Il 12 maggio anche La Stampa riprese la questione: un cronista si era recato di nuovo sul posto e aveva interrogato il portiere, Adolfo Schiappa, che però non aveva nulla di nuovo da segnalare. La famiglia Menardi non era tornata nel caseggiato e dalla loro partenza non era più accaduto alcun fenomeno strano. I curiosi però continuavano a visitare il palazzo, e tra questi aveva fatto capolino anche un membro di casa Savoia, ramo Aosta, che vedete nell’immagine in evidenza. Si trattava di Luigi Amedeo, duca degli Abruzzi (1873-1933), uomo curioso e dagli interessi multiformi, che l’anno prima aveva concluso una spedizione al Polo Nord, raggiungendo la latitudine settentrionale più elevata per l’epoca.

Il duca degli Abruzzi aveva osservato i luoghi, si era trattenuto per una decina di minuti e aveva interrogato in dettaglio i presenti, soprattutto i testimoni oculari. Anche il Corriere della Sera il 15 maggio 1901 riferì l’augusta visita e lo stesso fece la francese Revue des études psychiques nel suo numero di aprile-maggio 1901. Anzi, quest’ultima ne approfittava per elogiare Luigi Amedeo per il suo interesse circa i fenomeni metapsichici:

S.A. il duca degli Abruzzi, per l’iniziativa che ha preso non ha dato soltanto prova di coraggio morale e di curiosità intelligente. Ha provato una volta di più il suo attaccamento alla scienza, a quella scienza che l’ha condotto fino alla sommità del monte St. Elias e in mezzo ai ghiacci del Polo artico. Va dunque a suo onore l’aver mostrato interesse per questi fenomeni, mentre la maggior parte dei sapienti credono di potersene dispensare, per una strana cecità che fa loro considerare lo studio di un insetto, di una formula chimica o di un’eclissi lunare, infinitamente al di sopra dei più alti problemi che pone l’intelligenza umana.

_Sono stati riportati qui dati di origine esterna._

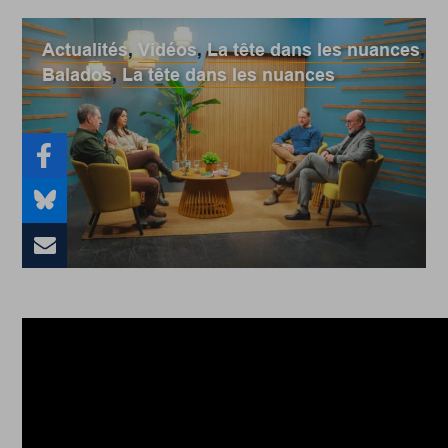
Actualités
,
Vidéos
,
La tête dans les nuances
,
Balados
,
La tête dans les nuances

Poi sul caso di corso Valdocco tutto tacque. Con l’esodo della famiglia i fenomeni cessarono e a poco a poco anche i curiosi smisero di interessarsi all’edificio. Non sappiamo se i Menardi riuscirono a rientrare nella propria abitazione e quando. Dunque, ci è impossibile capire cosa sia successo in quella soffitta, se qualcuno mentisse o se i fenomeni fossero inscenati da qualcuno. Quel che si può fare con maggior costrutto, piuttosto, è ricostruire il dibattito che il caso generò.

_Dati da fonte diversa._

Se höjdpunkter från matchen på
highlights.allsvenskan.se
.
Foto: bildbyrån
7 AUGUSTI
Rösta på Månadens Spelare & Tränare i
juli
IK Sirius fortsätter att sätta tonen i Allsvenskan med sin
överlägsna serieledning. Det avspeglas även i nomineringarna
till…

Il 14 maggio 1901, infatti, La Stampa aveva accomunato le manifestazioni di corso Valdocco a quelle di via Bava, sulle quali si era speso Lombroso. Proprio in quegli stessi giorni era stato pubblicato a Parigi un opuscolo di 25 pagine su quell’episodio ad opera di colui che veniva definito un “intelligente e appassionato cultore di studi psichici”, il chimico dottor Livio Silva (Phénomènes spirites de Turin, rue Bava). Lo studioso aveva raccolto diverse testimonianze sui fenomeni avvenuti l’anno precedente, comprese quelle di Lombroso. Il quotidiano torinese ne riportava uno stralcio:

Quanto alla causa misteriosa di questi fenomeni, confesso che, benché io non abbia avuto alcun motivo di spaventarmene, ho provato sempre in loro presenza un certo sentimento di stupore e di timore, che non so a che cosa attribuire se non a questo: che la causa di questi fatti era intelligente e si ribellava a ogni volontà.

E dunque, forse anche nel caso degli spiriti di corso Valdocco doveva cercarsi una “causa intelligente”?

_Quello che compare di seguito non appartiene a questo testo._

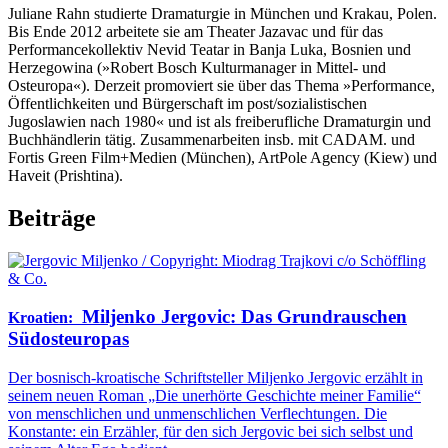
Juliane Rahn studierte Dramaturgie in München und Krakau, Polen.
Bis Ende 2012 arbeitete sie am Theater Jazavac und für das
Performancekollektiv Nevid Teatar in Banja Luka, Bosnien und
Herzegowina (»Robert Bosch Kulturmanager in Mittel- und
Osteuropa«). Derzeit promoviert sie über das Thema »Performance,
Öffentlichkeiten und Bürgerschaft im post/sozialistischen
Jugoslawien nach 1980« und ist als freiberufliche Dramaturgin und
Buchhändlerin tätig. Zusammenarbeiten insb. mit CADAM. und
Fortis Green Film+Medien (München), ArtPole Agency (Kiew) und
Haveit (Prishtina).
Beiträge
Miljenko Jergovic: Das Grundrauschen
Kroatien
:
Südosteuropas
Der bosnisch-kroatische Schriftsteller Miljenko Jergovic erzählt in
seinem neuen Roman „Die unerhörte Geschichte meiner Familie“
von menschlichen und unmenschlichen Verflechtungen. Die
Konstante: ein Erzähler, für den sich Jergovic bei sich selbst und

Beh, non tutti la pensavano in quel modo. Lo stesso giorno, nella sezione “Arti e Scienze” del quotidiano, La Stampa ospitava un commento dell’ingegner Ernesto Müller, un insegnante in istituti superiori che a quel tempo dirigeva la Scuola tecnica di Fossano (Cuneo). Lui agli spiriti non credeva affatto: la scienza aveva già spiegato in passato fenomeni apparentemente sovrannaturali, e adesso era chiamata a farlo di nuovo. Quelli avvenuti in corso Valdocco, in via Bava e ancor prima nella zona di Borgo Rubatto, erano a suo parere, semplici (?) “manifestazioni elettriche”. E così argomentava:

La terra è un immenso magnete percorso in tutti i sensi da correnti magnetiche e elettriche; potrebbe darsi che molte di queste onde elettriche convergano, talora, verso un dato punto e vi formino un nodo, vi trovino un intoppo, e che tale concorso di forze elettriche vi produca un eccitamento che potrebbe essere causa di fatti così anormali, come quelli a cui di tempo in tempo assistiamo. Se poi aggiungiamo che le applicazioni elettriche nelle grandi città hanno ormai raggiunto un altissimo grado, sarà più facile comprendere come questi fenomeni, per cause complesse, avvengano sempre più frequenti e acquistino pure una sempre maggior violenza, quando si pensi al grande numero di circuiti elettrici, i quali comunicano coi pavimenti delle vie.

Dopo tutto, gli oggetti metallici non sembravano particolarmente soggetti a questi fenomeni? E insieme a loro non accadeva lo stesso pure ai liquidi, in grado di “condensare nel loro seno maggior quantità di elettricità”? Anche lo spegnimento ripetuto della candela di corso Valdocco poteva avere la stessa causa, considerati gli esperimenti del soffio elettrico.

Questo senza considerare il fatto che tutti questi fenomeni duravano sempre e solo alcuni giorni, cominciando a bassa intensità, raggiungendo un picco e poi tornando a un minimo: segno evidente, secondo lui, della lora natura fisica. Insomma, quel che ci voleva era un “elettricista” che andasse sul luogo coi suoi strumenti a misurare le forze in gioco. E concludeva:

Seguiamo la scienza. Essa ci dice che un corpo non può mettersi in movimento senza l’intervento di una forza, e che questa forza non può essere che una di quelle che conosciamo in natura.

Livio Silva, che era uno spiritista che viveva a Savigliano, vicino a Müller, cittadina in cui sperimentava con vari presunti medium (una storia di cui noi del Giandujotto scettico un giorno vi racconteremo in dettaglio) rispose due giorni dopo in maniera polemica con una lettera a La Stampa. Ma, a parte le sue credenze, all’alba del XX secolo le forze in natura conosciute a quel tempo erano due, quella elettromagnetica e quella gravitazionale. Altro i positivisti non riuscivano nemmeno a immaginare – nemmeno gli spiritisti convinti. Certo è che se avessero saputo dell’esistenza delle forze nucleari, quella debole e quella forte, forse all’ingegner Müller sarebbe venuto un colpo non peggiore di quello prodotto dall’apparizione di un fantasma completo di lenzuolo, come a quei tempi era possibilissimo.